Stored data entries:
%%

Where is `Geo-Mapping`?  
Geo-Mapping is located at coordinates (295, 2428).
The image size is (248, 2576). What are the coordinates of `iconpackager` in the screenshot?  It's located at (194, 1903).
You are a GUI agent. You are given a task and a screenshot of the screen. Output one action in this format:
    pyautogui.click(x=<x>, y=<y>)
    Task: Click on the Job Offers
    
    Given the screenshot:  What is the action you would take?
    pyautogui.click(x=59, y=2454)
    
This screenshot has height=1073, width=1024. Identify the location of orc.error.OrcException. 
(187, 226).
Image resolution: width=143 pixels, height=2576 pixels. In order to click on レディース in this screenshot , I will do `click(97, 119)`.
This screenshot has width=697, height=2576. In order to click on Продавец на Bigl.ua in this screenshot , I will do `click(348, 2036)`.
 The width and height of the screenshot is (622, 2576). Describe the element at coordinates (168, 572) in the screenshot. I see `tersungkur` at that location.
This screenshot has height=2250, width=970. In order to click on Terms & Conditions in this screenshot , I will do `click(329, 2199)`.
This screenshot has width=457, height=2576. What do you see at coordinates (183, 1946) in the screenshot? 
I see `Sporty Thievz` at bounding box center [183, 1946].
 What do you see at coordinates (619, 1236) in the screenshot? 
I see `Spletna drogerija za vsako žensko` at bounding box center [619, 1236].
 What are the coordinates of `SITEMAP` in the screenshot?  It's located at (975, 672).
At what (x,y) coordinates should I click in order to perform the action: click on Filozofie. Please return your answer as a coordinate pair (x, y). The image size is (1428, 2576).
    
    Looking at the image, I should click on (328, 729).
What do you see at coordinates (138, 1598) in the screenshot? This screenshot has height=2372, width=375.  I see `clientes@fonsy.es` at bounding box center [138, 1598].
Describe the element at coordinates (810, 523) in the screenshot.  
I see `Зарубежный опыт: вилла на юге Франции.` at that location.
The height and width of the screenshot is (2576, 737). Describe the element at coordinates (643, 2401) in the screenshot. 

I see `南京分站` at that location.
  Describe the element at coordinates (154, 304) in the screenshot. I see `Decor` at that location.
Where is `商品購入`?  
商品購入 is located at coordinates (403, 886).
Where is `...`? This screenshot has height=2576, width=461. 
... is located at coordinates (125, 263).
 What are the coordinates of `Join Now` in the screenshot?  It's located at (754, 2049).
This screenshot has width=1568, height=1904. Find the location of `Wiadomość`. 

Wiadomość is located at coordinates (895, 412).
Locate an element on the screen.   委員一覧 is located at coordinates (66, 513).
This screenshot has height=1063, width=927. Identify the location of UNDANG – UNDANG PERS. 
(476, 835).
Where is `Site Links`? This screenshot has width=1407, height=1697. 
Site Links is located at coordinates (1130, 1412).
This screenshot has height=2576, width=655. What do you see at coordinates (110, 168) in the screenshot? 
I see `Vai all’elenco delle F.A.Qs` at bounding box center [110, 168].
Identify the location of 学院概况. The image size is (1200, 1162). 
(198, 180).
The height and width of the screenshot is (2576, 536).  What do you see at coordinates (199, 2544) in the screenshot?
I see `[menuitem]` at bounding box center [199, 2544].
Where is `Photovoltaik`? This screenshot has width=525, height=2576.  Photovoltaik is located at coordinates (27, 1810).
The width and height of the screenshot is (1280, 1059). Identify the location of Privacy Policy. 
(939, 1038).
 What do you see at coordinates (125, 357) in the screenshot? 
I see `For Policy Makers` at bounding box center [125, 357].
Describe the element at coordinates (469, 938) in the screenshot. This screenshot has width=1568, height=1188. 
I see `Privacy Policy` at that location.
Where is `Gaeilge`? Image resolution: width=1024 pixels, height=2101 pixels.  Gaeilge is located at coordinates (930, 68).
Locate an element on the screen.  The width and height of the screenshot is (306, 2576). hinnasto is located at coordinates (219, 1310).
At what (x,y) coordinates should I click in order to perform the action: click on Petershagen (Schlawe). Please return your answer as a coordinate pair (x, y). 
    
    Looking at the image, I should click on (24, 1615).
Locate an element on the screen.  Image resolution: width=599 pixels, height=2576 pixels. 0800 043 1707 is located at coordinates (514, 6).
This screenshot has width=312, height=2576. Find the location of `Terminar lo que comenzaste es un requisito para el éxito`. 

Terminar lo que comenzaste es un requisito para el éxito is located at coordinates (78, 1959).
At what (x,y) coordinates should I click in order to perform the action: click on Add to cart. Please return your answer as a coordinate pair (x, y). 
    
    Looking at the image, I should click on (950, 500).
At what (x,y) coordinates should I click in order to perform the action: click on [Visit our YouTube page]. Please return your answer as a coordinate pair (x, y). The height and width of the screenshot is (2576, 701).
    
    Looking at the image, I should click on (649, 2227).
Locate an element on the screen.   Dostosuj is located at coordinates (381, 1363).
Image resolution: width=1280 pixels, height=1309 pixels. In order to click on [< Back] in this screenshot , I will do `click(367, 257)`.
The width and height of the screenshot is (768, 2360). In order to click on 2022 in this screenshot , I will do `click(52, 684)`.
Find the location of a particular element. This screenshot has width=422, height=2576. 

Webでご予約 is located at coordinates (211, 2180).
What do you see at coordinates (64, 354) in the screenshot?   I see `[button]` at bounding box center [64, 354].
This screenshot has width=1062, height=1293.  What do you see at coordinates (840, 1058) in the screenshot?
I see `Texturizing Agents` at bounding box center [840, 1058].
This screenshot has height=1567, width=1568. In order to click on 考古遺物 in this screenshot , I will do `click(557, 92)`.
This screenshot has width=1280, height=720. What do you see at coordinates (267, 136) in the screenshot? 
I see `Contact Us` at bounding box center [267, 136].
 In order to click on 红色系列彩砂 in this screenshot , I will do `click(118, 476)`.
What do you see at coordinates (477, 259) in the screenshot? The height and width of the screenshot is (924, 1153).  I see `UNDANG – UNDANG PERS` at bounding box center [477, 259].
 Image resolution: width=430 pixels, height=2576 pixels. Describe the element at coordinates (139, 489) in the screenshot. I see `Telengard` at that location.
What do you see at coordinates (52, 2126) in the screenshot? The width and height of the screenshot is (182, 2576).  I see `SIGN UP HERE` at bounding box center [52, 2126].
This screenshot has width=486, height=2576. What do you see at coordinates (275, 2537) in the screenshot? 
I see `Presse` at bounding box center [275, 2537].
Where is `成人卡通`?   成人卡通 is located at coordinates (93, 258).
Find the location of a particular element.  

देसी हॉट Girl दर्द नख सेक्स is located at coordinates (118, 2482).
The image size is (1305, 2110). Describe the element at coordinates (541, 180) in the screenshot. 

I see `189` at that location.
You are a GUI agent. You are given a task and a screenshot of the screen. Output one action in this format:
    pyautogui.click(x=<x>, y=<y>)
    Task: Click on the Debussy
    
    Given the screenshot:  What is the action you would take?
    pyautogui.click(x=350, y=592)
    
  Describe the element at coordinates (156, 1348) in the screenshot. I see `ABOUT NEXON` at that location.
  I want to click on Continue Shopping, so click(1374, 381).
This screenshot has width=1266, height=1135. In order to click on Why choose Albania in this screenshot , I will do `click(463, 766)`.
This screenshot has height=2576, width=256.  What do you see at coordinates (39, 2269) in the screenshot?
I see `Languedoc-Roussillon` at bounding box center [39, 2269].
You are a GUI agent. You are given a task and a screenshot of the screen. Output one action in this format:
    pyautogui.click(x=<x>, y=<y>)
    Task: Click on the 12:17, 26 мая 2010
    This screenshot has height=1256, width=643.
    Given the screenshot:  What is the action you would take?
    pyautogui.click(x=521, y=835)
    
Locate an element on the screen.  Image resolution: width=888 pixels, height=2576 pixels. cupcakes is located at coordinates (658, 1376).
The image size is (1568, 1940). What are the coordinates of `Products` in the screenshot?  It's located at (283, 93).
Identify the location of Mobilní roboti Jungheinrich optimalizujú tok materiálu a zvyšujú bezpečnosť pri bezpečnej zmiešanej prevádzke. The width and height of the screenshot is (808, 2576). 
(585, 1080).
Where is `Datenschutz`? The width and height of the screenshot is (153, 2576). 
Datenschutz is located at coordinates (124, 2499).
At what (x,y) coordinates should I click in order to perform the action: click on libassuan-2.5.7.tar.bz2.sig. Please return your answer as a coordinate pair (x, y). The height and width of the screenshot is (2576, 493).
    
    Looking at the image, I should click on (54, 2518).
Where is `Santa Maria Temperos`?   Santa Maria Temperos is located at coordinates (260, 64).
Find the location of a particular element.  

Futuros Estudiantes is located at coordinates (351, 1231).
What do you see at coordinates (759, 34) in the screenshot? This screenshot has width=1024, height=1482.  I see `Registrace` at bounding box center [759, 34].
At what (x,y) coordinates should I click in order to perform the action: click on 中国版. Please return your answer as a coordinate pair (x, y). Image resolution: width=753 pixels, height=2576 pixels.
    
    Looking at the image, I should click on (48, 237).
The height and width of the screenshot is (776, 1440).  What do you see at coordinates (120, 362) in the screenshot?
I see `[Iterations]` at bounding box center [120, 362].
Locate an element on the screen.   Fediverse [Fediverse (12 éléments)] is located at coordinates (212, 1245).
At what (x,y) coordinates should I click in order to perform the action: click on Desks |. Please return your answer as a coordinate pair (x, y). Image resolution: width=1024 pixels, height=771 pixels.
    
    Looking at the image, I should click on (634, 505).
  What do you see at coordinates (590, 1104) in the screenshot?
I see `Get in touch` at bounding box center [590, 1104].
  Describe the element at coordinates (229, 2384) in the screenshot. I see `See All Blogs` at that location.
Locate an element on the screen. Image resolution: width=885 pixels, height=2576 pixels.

%%

AIM OF THE EXERCISE:
Output the lines above exactly, but only those between the line holding "Task: Click on the Job Offers" and the line holding "Image resolution: width=143", inclusive.

YOUR RESPONSE:
    Task: Click on the Job Offers
    
    Given the screenshot:  What is the action you would take?
    pyautogui.click(x=59, y=2454)
    
This screenshot has height=1073, width=1024. Identify the location of orc.error.OrcException. 
(187, 226).
Image resolution: width=143 pixels, height=2576 pixels. In order to click on レディース in this screenshot , I will do `click(97, 119)`.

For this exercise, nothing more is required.